• [Data supplied]:

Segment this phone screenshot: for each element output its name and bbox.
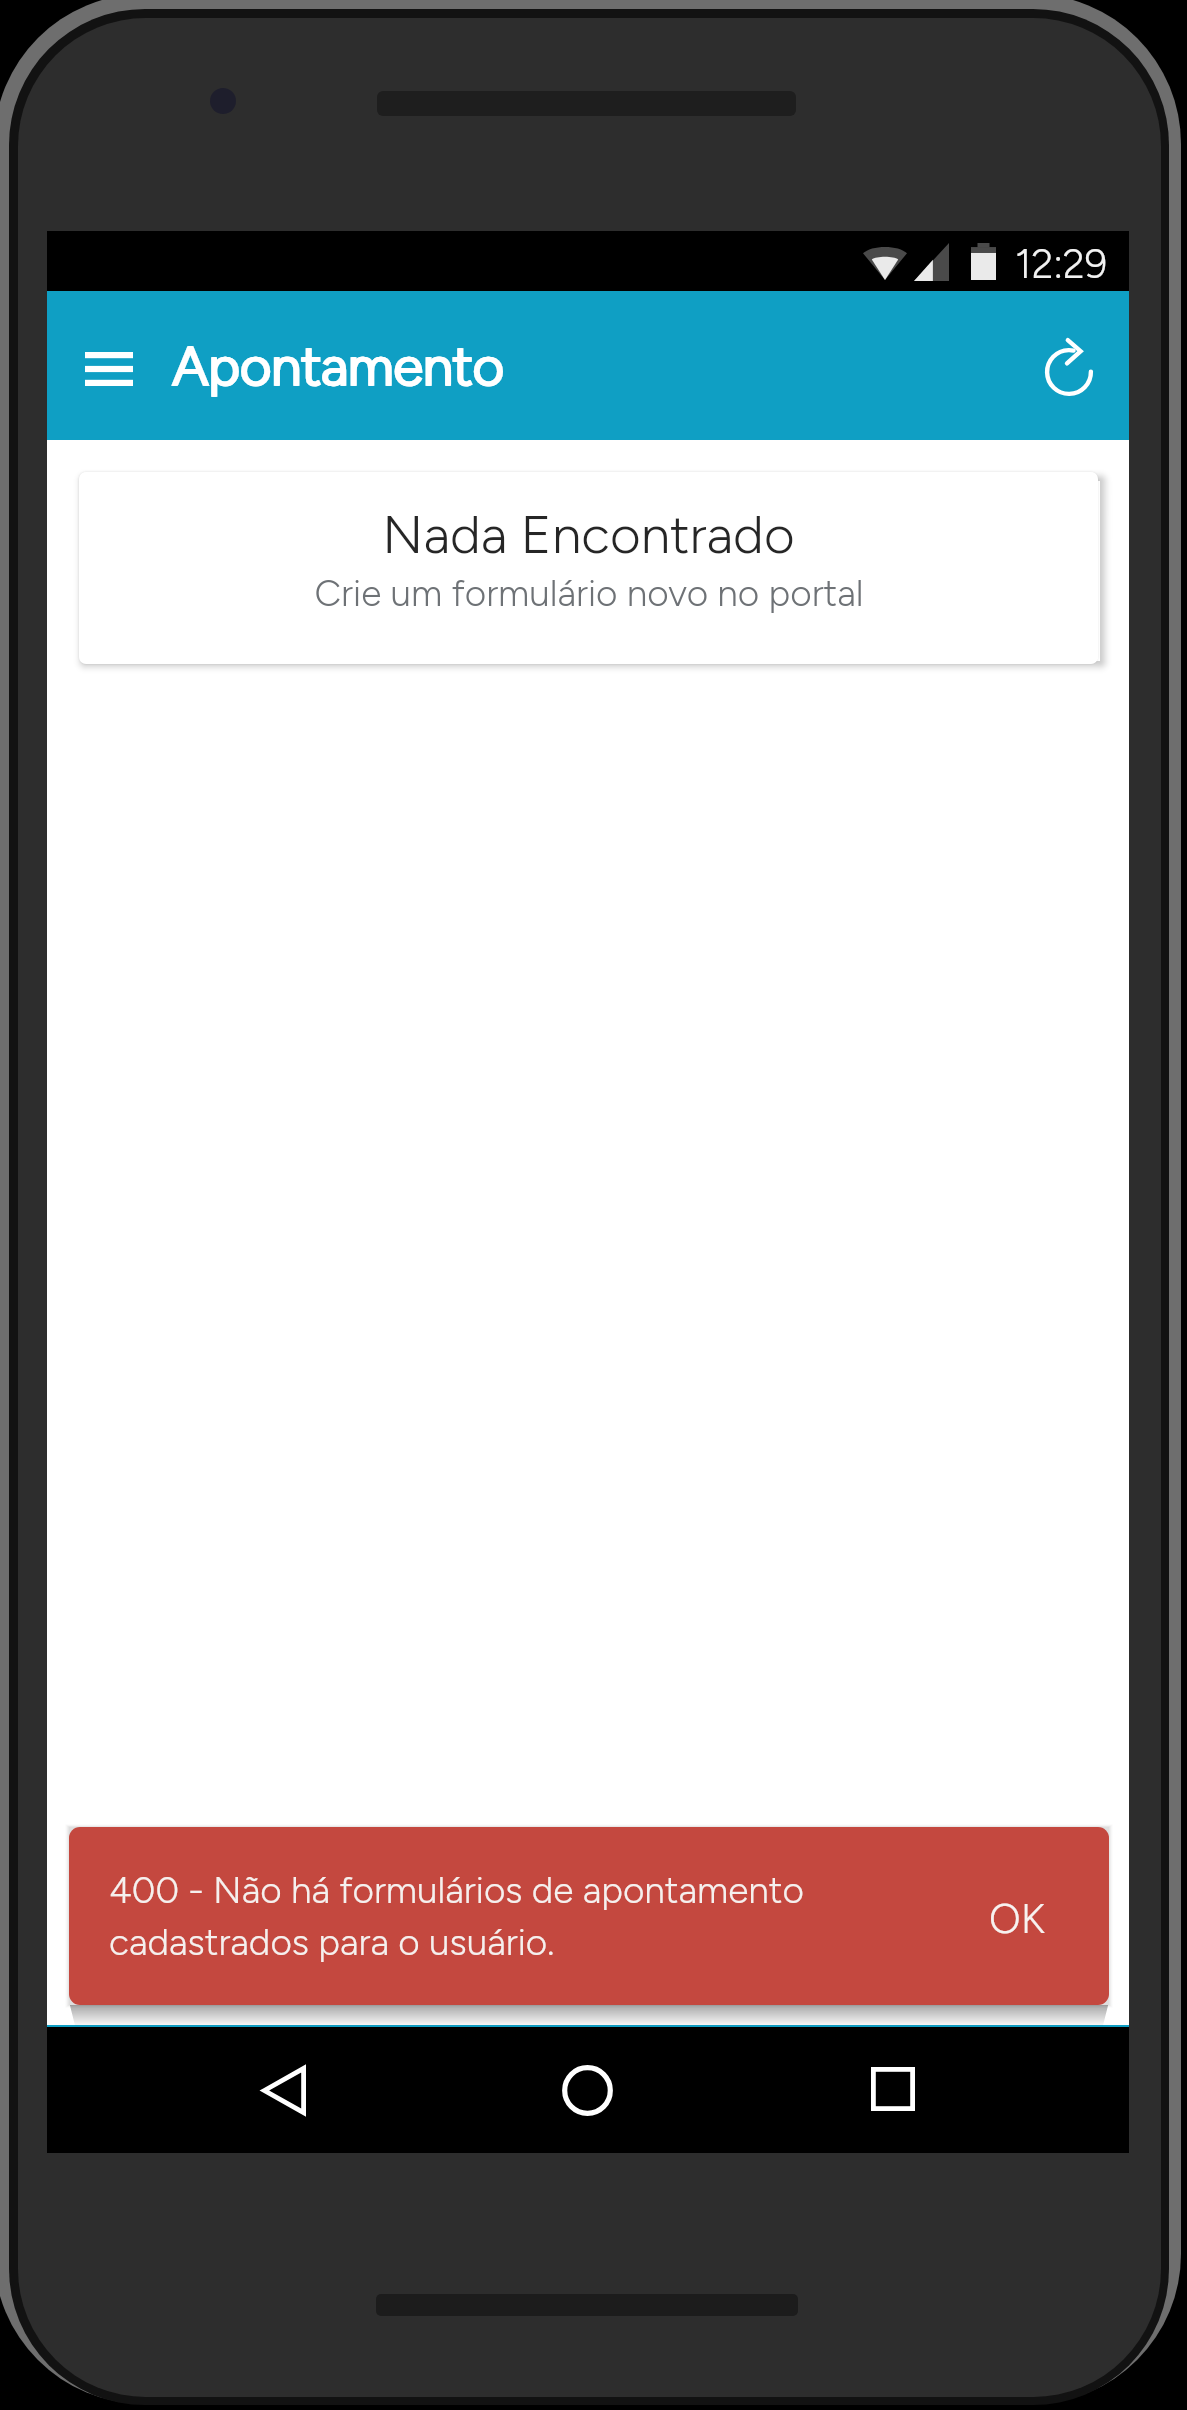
button[interactable]: Home: [539, 2042, 635, 2138]
button[interactable]: Recent apps: [845, 2041, 941, 2137]
button[interactable]: Nada Encontrado: [79, 472, 1098, 664]
staticText: Apontamento: [172, 334, 504, 399]
staticText: OK: [989, 1894, 1045, 1943]
staticText: 12:29: [1015, 240, 1108, 288]
button[interactable]: Open navigation menu: [62, 322, 156, 416]
staticText: Crie um formulário novo no portal: [314, 571, 864, 615]
staticText: Apontamento: [173, 334, 505, 399]
button[interactable]: Refresh: [1022, 325, 1116, 419]
button[interactable]: Back: [236, 2042, 332, 2138]
staticText: 400 - Não há formulários de apontamento …: [109, 1868, 819, 1964]
button[interactable]: OK: [957, 1861, 1077, 1971]
staticText: Nada Encontrado: [382, 503, 795, 567]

• [Assignment]: Copy all the lines above that hold the string "Nada".

• [Exercise result]:
button[interactable]: Nada Encontrado: [79, 472, 1098, 664]
staticText: Nada Encontrado: [382, 503, 795, 567]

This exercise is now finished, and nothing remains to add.